Table 1. Format of the input dataset. This example table includes experimental information (brown), metadata (blue), and metabolite features.
| Sample | SampleGroup | RunOrder | Batch | SampleType | IS_D3-Alanine | IS_C13-Phenylalanine | L-Alanine | L-Valine | Leucine |
|---|---|---|---|---|---|---|---|---|---|
| Sample11 | DM | 14 | Batch1 | Sample | 3415100 | 2037269 | 3170319 | 3053960 | 918680 |
| Sample14 | DM | 71 | Batch1 | Sample | 6082869 | 4748038 | 5167928 | 4157701 | 1654664 |
| Sample16 | DM | 19 | Batch2 | Sample | 13975619 | 9542307 | 12652652 | 10157293 | 4233637 |
| Sample20 | KF | 23 | Batch2 | Sample | 14006790 | 9625350 | 7125928 | 3672381 | 525327 |
| Sample23 | KF | 27 | Batch2 | Sample | 6160146 | 4026638 | 3203784 | 2576521 | 816807 |
| Sample25 | KF | 29 | Batch2 | Sample | 11925818 | 10293816 | 7917620 | 5083482 | 2436176 |
Tip: The Metabox 2.0 GUI provides example datasets for testing all modules. To download the data, navigate to More > Example Data (see Figure 2).
Figure
2. How to access example datasets
Step: Open the GUI → Click the DATA PROCESSING (1) button → Upload the data → Start the data processing steps
For this tutorial, download the GCGC_DM dataset (GCGC_DM_Samples.csv) from the provided Example Data (Figure 2) and save it to your working directory. This tutorial walks through all steps: missing value imputation, normalization, transformation, and scaling.
Table 2. Summary of normalization, transformation, and scaling in metabolomics.
| Step | Purpose | Correction | Methods |
|---|---|---|---|
| Normalization | Remove technical bias | Injection variation, batch effects | IS-, QC-based, median/TIC |
| Transformation | Improve data distribution | Skewness, heteroscedasticity | Log, square root, cube root |
| Scaling | Balance variable importance | Dominance of high-intensity metabolites | Pareto scaling, autoscaling, range scaling |
Note: In practice, not all steps are required; the choice depends on the data. Users are encouraged to examine their data first.
When uploading the data, specify the required arguments to setup the Metabox object (Figure 3):
Figure
3. Setup Metabox object
Output: See the Summary tab for an overview of the dataset: 75 samples across four groups, 91 metabolites, and 7% missing values.
This step replaces missing values using information from the existing data.
Specify the required arguments to impute missing data (Figure 4):
Figure
4. Missing value imputation
Output: See the Summary tab for an overview of the processed dataset. Several plots are provided to compare the dataset before and after imputation. Try other methods or cutoff values if preferred.

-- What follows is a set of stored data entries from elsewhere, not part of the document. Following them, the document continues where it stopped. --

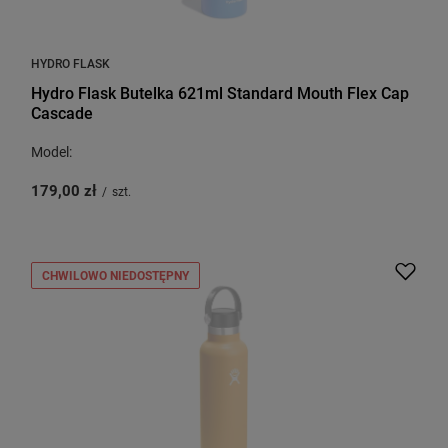
HYDRO FLASK
Hydro Flask Butelka 621ml Standard Mouth Flex Cap
Cascade
Model:
179,00 zł
/
szt.
CHWILOWO NIEDOSTĘPNY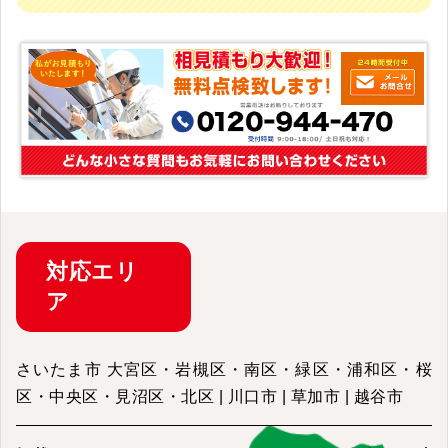
対応
エリ
ア
さいたま市 大宮区・岩槻区・南区・緑区・浦和区・桜
区・中央区・見沼区・北区 | 川口市 | 草加市 | 越谷市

Optional: To export the imputed data, click EXPORT RESULTS
This step corrects technical variation using known reference compounds, quality control (QC) samples, or statistical assumptions about the dataset.
Specify the required arguments to normalize data (Figure 5):
The following arguments are for the ‘serrf’ method:
Figure
5. CCMN normalization
Tip: Try other methods if preferred. In this demo dataset, the QC samples help indicate how much technical variance is handled.
Under Data-driven processing tab (Figure 6), users can perform sample-based normalization, transformation, or scaling.
Sample-based normalization corrects unwanted variation based on statistical assumptions about the dataset. Transformation changes the distribution of the data, while scaling adjusts the relative importance of variables (features) so that metabolites with large values do not dominate the analysis, particularly in multivariate analyses.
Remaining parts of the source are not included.